Detailed Description Text (53) : 

Rather than adjusting segment vectors based on a determination of which segment vector is 
closest to the merchant vector, in this embodiment segment vectors are adjusted based on a 
determination of the merchant vector falling within the tolerance radius for one or more 
segment vectors. Adjustment of segment vectors may be performed as follows. Segment labels are 
manually applied to a merchant as described above in step 1003 of FIG. 10. The merchant vector 
is compared with segment vectors in order to determine whether the merchant vector falls within 
the predefined tolerance radius for any segment vectors.
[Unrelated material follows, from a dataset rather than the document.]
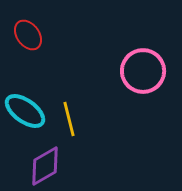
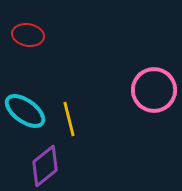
red ellipse: rotated 44 degrees counterclockwise
pink circle: moved 11 px right, 19 px down
purple diamond: rotated 9 degrees counterclockwise
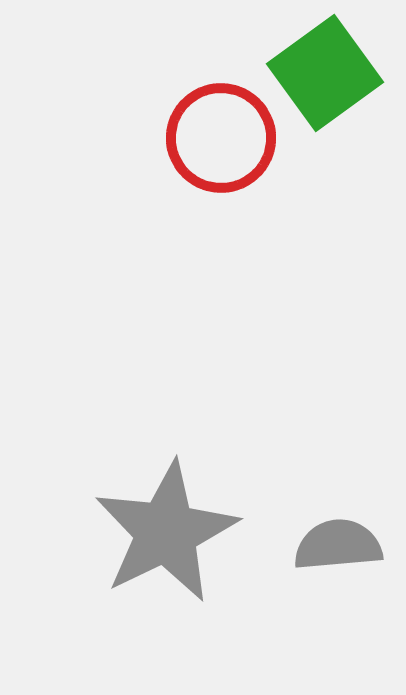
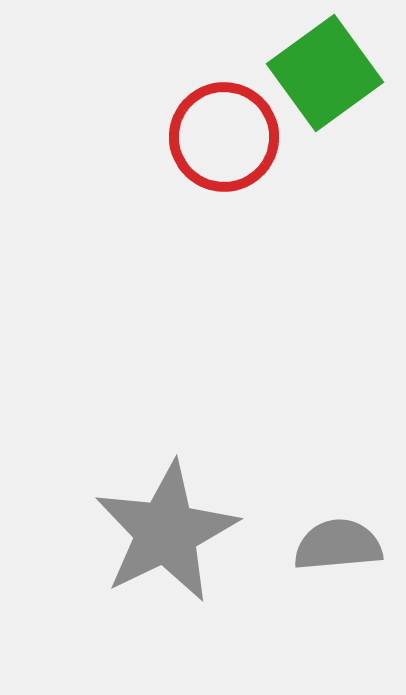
red circle: moved 3 px right, 1 px up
For each segment for which the 
merchant vector falls within the tolerance radius of the segment vector: 

Detailed Description Text (54): 

If the segment is one whose label was not manually applied to the merchant, adjust the segment 
vector to be farther from the merchant vector (FIG. 11B) and/or adjust other segment vectors 
whose labels were manually applied to the merchant to be closer to the merchant vector (FIG. 
11C) . 

Detailed Description Text (55) : 

If the segment is one whose label was manually applied to the merchant, either do nothing (FIG. 
12B) or adjust the segment vector to be closer to the merchant vector (FIG. 12C) . 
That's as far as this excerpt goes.